When performing research, four quantities (stoic taciturnity, stoic endurance, stoic serenity, and stoic death indifference) can be measured to determine how “stoic” one is.7 Although, from here, it is still not clear how differently men and women score in terms of stoicism. While one study showed that about 30% of men had “strongly endorsed stoicism” compared to about 20% of women, another study showed similar scores for both men and women.8 

Expressions among Ethnic Groups

For men of color, emotional stoicism within cultures can also disrupt health outcomes. For example, the high-effort masculinity-informed method of coping observed among Black men, known as John Henryism, hinges wholly on emotional stoicism. While this form of “high effort” coping in response to the psychosocial stressors of racism may provide relief for certain psychological distresses in temporary contexts, in the long-run, health outcomes vary by socioeconomic status.9 The risk for hypertension, for example, goes down with increasing levels of education. 

There’s an irony in how a philosophical doctrine meant to guide men to peace through a reason-derived approach to their emotions may serve as a detriment to their health. Could a healthier, more positive form of Stoicism emerge from the struggles men face? Stoic emotional repression, as it plays out, can’t be ignored. 

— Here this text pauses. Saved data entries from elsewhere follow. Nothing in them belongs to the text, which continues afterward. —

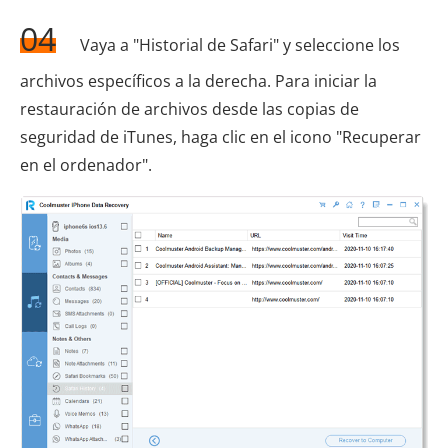
04
Vaya a "Historial de Safari" y seleccione los
archivos específicos a la derecha. Para iniciar la
restauración de archivos desde las copias de
seguridad de iTunes, haga clic en el icono "Recuperar
en el ordenador".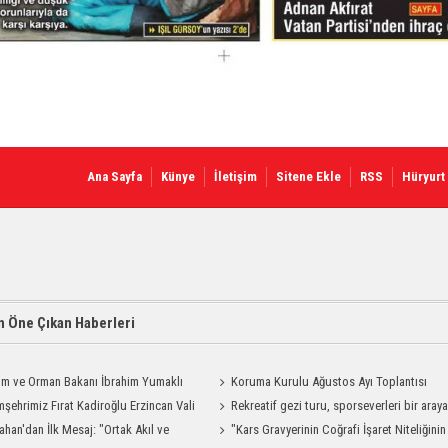
Ana Sayfa
Künye
İletişim
Sitene Ekle
RSS
Hüryurt
 Öne Çıkan Haberleri
ım ve Orman Bakanı İbrahim Yumaklı
Koruma Kurulu Ağustos Ayı Toplantısı
Geliyor
şehrimiz Fırat Kadiroğlu Erzincan Vali
Yapıldı
Rekreatif gezi turu, sporseverleri bir aray
ılığına Atandı
ahan'dan İlk Mesaj: "Ortak Akıl ve
getirdi
"Kars Gravyerinin Coğrafi İşaret Niteliğinin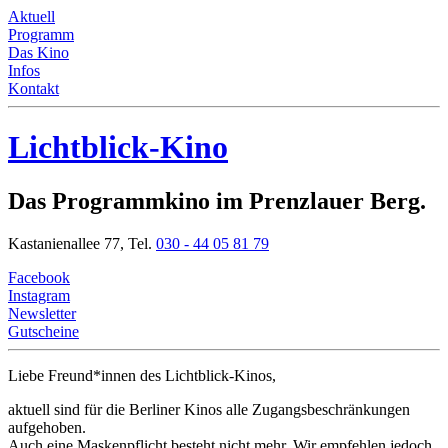
Aktuell
Programm
Das Kino
Infos
Kontakt
Lichtblick-Kino
Das Programmkino im Prenzlauer Berg.
Kastanienallee 77,
Tel.
030 - 44 05 81 79
Facebook
Instagram
Newsletter
Gutscheine
Liebe Freund*innen
des Lichtblick-Kinos,
aktuell sind für die Berliner Kinos alle Zugangsbeschränkungen
aufgehoben.
Auch eine Maskenpflicht besteht nicht mehr. Wir empfehlen jedoch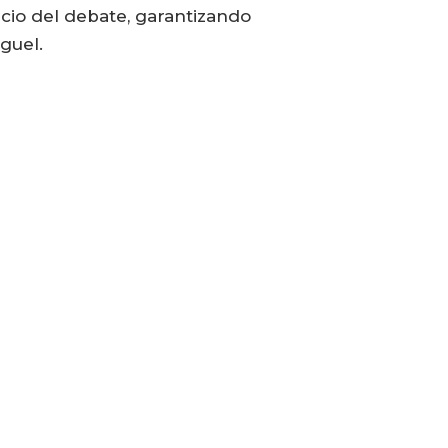
nicio del debate, garantizando
guel.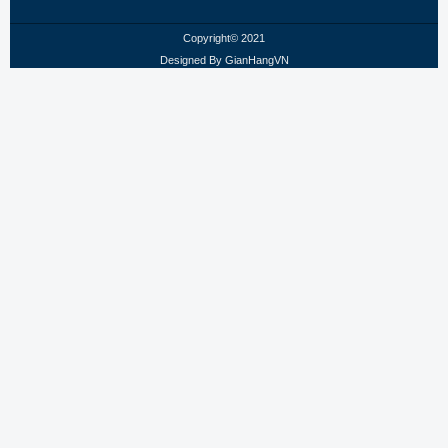
Copyright© 2021
Designed By
GianHangVN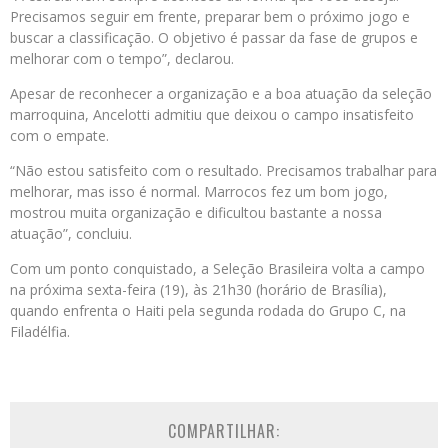
Precisamos seguir em frente, preparar bem o próximo jogo e
buscar a classificação. O objetivo é passar da fase de grupos e
melhorar com o tempo”, declarou.
Apesar de reconhecer a organização e a boa atuação da seleção
marroquina, Ancelotti admitiu que deixou o campo insatisfeito
com o empate.
“Não estou satisfeito com o resultado. Precisamos trabalhar para
melhorar, mas isso é normal. Marrocos fez um bom jogo,
mostrou muita organização e dificultou bastante a nossa
atuação”, concluiu.
Com um ponto conquistado, a Seleção Brasileira volta a campo
na próxima sexta-feira (19), às 21h30 (horário de Brasília),
quando enfrenta o Haiti pela segunda rodada do Grupo C, na
Filadélfia.
COMPARTILHAR: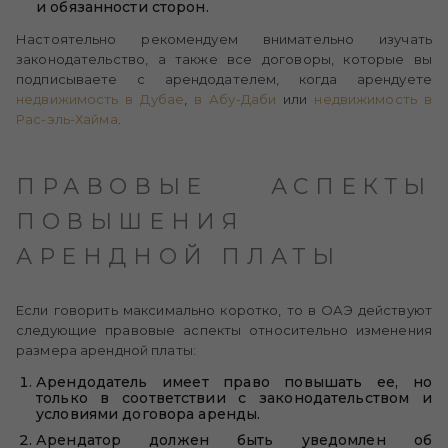
и обязанности сторон.
Настоятельно рекомендуем внимательно изучать
законодательство, а также все договоры, которые вы
подписываете с арендодателем, когда арендуете
недвижимость в Дубае
,
в Абу-Даби
или
недвижимость в
Рас-эль-Хайма
.
ПРАВОВЫЕ АСПЕКТЫ
ПОВЫШЕНИЯ
АРЕНДНОЙ ПЛАТЫ
Если говорить максимально коротко, то в ОАЭ действуют
следующие правовые аспекты относительно изменения
размера арендной платы:
Арендодатель имеет право повышать ее, но
только в соответствии с законодательством и
условиями договора аренды.
Арендатор должен быть уведомлен об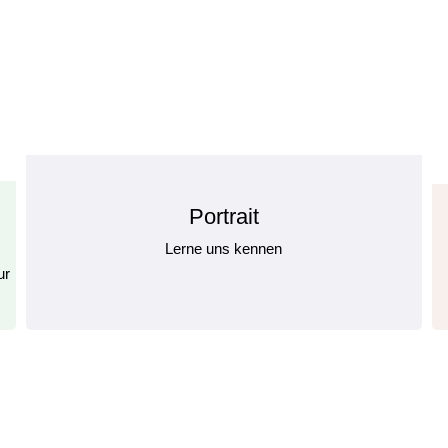
Portrait
Lerne uns kennen
ur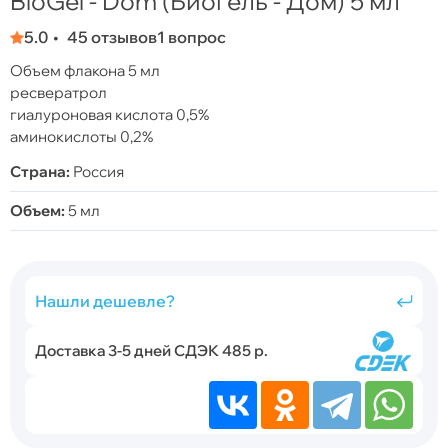
BioGel - Dom (Биогель - Дом) 5 мл
5.0
45 отзывов
1 вопрос
Объем флакона 5 мл
ресвератрол
гиалуроновая кислота 0,5%
аминокислоты 0,2%
Страна:
Россия
Объем:
5 мл
Нашли дешевле?
Доставка 3-5 дней СДЭК 485 р.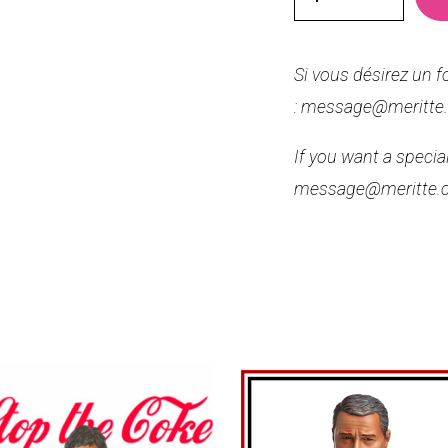
Si vous désirez un 
: message@meritte
If you want a speci
message@meritte.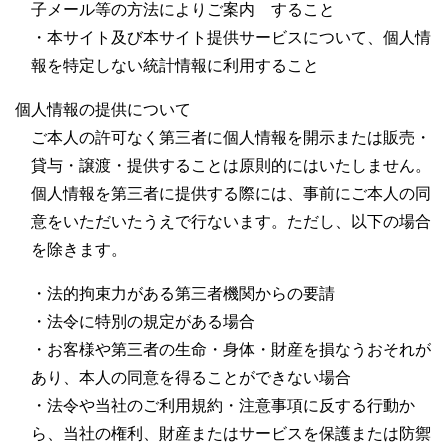
子メール等の方法によりご案内 すること
・本サイト及び本サイト提供サービスについて、個人情
報を特定しない統計情報に利用すること
個人情報の提供について
ご本人の許可なく第三者に個人情報を開示または販売・
貸与・譲渡・提供することは原則的にはいたしません。
個人情報を第三者に提供する際には、事前にご本人の同
意をいただいたうえで行ないます。ただし、以下の場合
を除きます。
・法的拘束力がある第三者機関からの要請
・法令に特別の規定がある場合
・お客様や第三者の生命・身体・財産を損なうおそれが
あり、本人の同意を得ることができない場合
・法令や当社のご利用規約・注意事項に反する行動か
ら、当社の権利、財産またはサービスを保護または防禦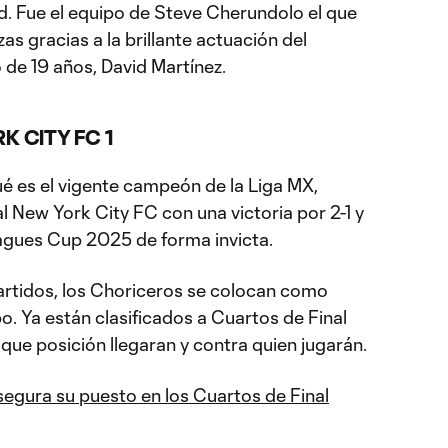
d. Fue el equipo de Steve Cherundolo el que
s gracias a la brillante actuación del
de 19 años, David Martínez.
K CITY FC 1
 es el vigente campeón de la Liga MX,
 New York City FC con una victoria por 2-1 y
eagues Cup 2025 de forma invicta.
artidos, los Choriceros se colocan como
o. Ya están clasificados a Cuartos de Final
que posición llegaran y contra quien jugarán.
segura su puesto en los Cuartos de Final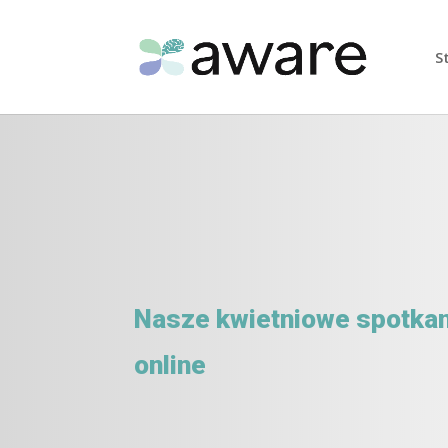
S
Nasze kwietniowe spotka
online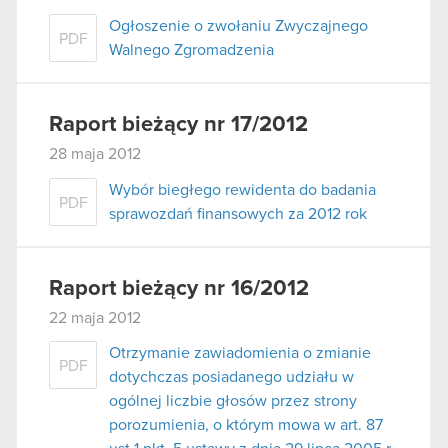
Ogłoszenie o zwołaniu Zwyczajnego
PDF
Walnego Zgromadzenia
Raport bieżący nr 17/2012
28 maja 2012
Wybór biegłego rewidenta do badania
PDF
sprawozdań finansowych za 2012 rok
Raport bieżący nr 16/2012
22 maja 2012
Otrzymanie zawiadomienia o zmianie
PDF
dotychczas posiadanego udziału w
ogólnej liczbie głosów przez strony
porozumienia, o którym mowa w art. 87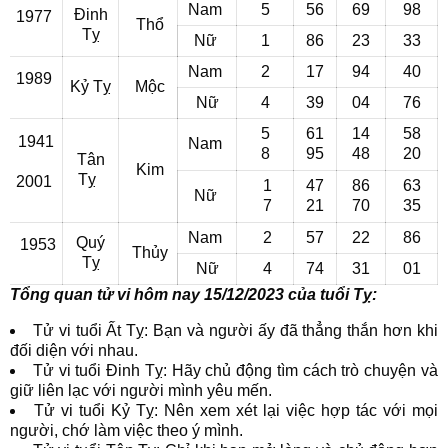
Nam
5
56
69
98
Đinh
1977
Thổ
Tỵ
Nữ
1
86
23
33
Nam
2
17
94
40
1989
Kỷ Tỵ
Mộc
Nữ
4
39
04
76
5
61
14
58
1941
Nam
8
95
48
20
Tân
Kim
Tỵ
2001
1
47
86
63
Nữ
7
21
70
35
Nam
2
57
22
86
Quý
1953
Thủy
Tỵ
Nữ
4
74
31
01
Tổng quan tử vi hôm nay 15/12/2023 của tuổi Tỵ:
Tử vi tuổi Ất Tỵ: Bạn và người ấy đã thẳng thắn hơn khi
đối diện với nhau.
Tử vi tuổi Đinh Tỵ: Hãy chủ động tìm cách trò chuyện và
giữ liên lạc với người mình yêu mến.
Tử vi tuổi Kỷ Tỵ: Nên xem xét lại việc hợp tác với mọi
người, chớ làm việc theo ý mình.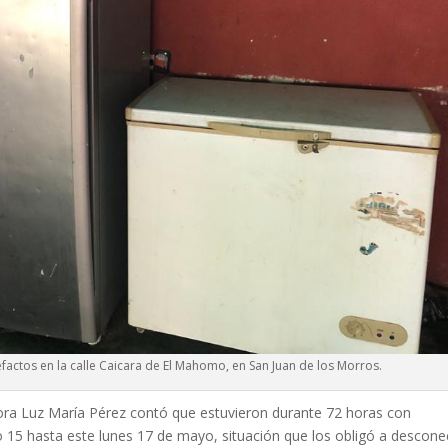
efactos en la calle Caicara de El Mahomo, en San Juan de los Morros.
ñora Luz María Pérez contó que estuvieron durante 72 horas con
o 15 hasta este lunes 17 de mayo, situación que los obligó a descone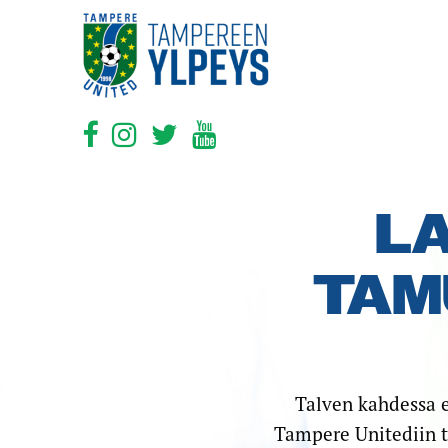
LA
TAM
Talven kahdessa 
Tampere Unitediin t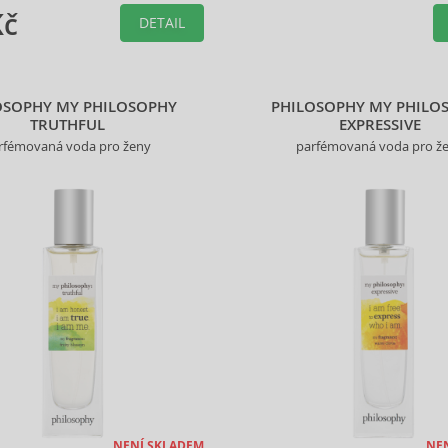
Kč
DETAIL
OSOPHY MY PHILOSOPHY
PHILOSOPHY MY PHILO
TRUTHFUL
EXPRESSIVE
rfémovaná voda pro ženy
parfémovaná voda pro ž
NENÍ SKLADEM
NE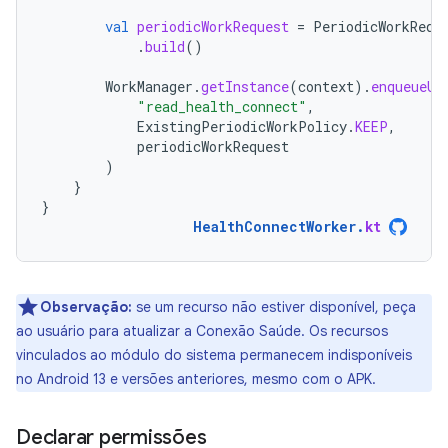
val
periodicWorkRequest
=
PeriodicWorkRequ
.
build
()
WorkManager
.
getInstance
(
context
).
enqueueUn
"read_health_connect"
,
ExistingPeriodicWorkPolicy
.
KEEP
,
periodicWorkRequest
)
}
}
HealthConnectWorker
.
kt
Observação:
se um recurso não estiver disponível, peça
ao usuário para atualizar a Conexão Saúde. Os recursos
vinculados ao módulo do sistema permanecem indisponíveis
no Android 13 e versões anteriores, mesmo com o APK.
Declarar permissões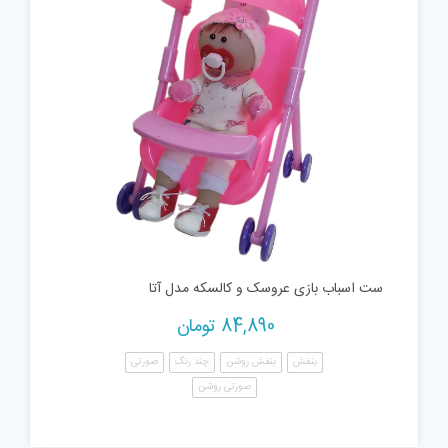
ست اسباب بازی عروسک و کالسکه مدل آتا
84,890
تومان
بنفش
بنفش روشن
چند رنگ
صورتی
صورتی روشن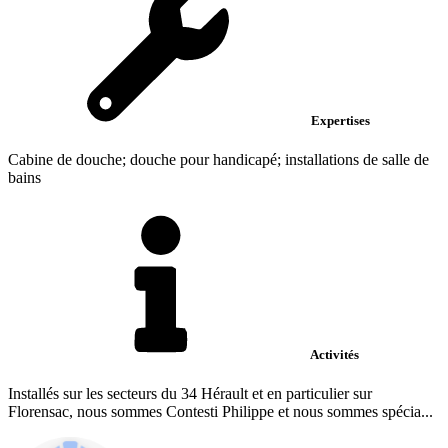
Expertises
Cabine de douche; douche pour handicapé; installations de salle de
bains
Activités
Installés sur les secteurs du 34 Hérault et en particulier sur
Florensac, nous sommes Contesti Philippe et nous sommes spécia...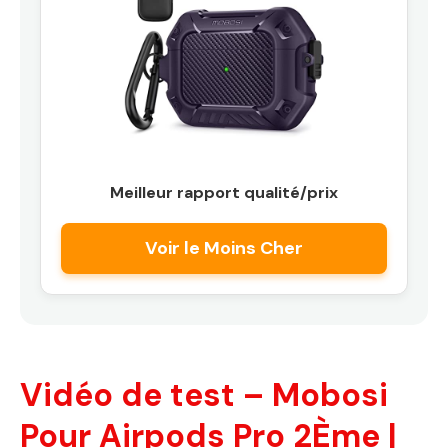
Meilleur rapport qualité/prix
Voir le Moins Cher
Vidéo de test – Mobosi
Pour Airpods Pro 2Ème |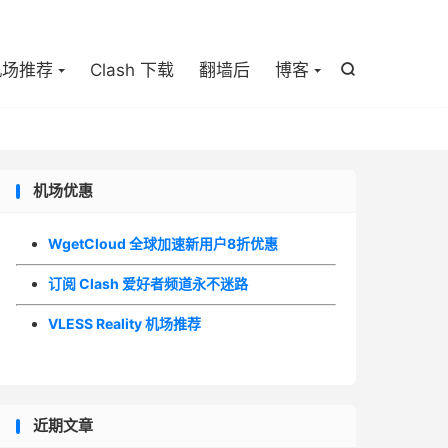

机场推荐
Clash 下载
翻墙后
博客

机场优惠
WgetCloud 全球加速新用户8折优惠
订阅 Clash 爱好者频道永不迷路
VLESS Reality 机场推荐
近期文章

  1. Capraro V, Barcelo H. The effect of messaging and gender on intentions to wear a face covering to slow down COVID-19 transmission. PsyArXiv. Preprint posted online May. 2020;11.
  2. Connell, R. W. Masculinities. Polity, 2005.
  3. Connell, R. W., and James W. Messerschmidt. “Hegemonic Masculinity.” Gender & Society, vol. 19, no. 6, 2005, pp. 829-859.
  4. Javaid, Aliraza. “Hegemonic Masculinity, Heteronormativity, and Male Rape.” Male Rape, Masculinities, and Sexualities, 2018, pp. 155-193.
  5. Edelstein L. The meaning of stoicism. Harvard University Press; 1966.
  6. Moore, Andrew, et al. “Troubling stoicism: Sociocultural influences and applications to health and illness behaviour.” Health: An Interdisciplinary Journal for the Social Study of Health, Illness and Medicine, vol. 17, no. 2, 2012, pp. 159-173.
  7. Pathak, Elizabeth B., et al. “Stoic beliefs and health: development and preliminary validation of the Pathak-Wieten Stoicism Ideology Scale.” BMJ Open, vol. 7, no. 11, 2017, p. e015137.
  8. Murray, Greg, et al. “Big boys don’t cry: An investigation of stoicism and its mental health outcomes.” Personality and Individual Differences, vol. 44, no. 6, 2008, pp. 1369-1381.
  9. James S.A. John Henryism and the health of African-Americans.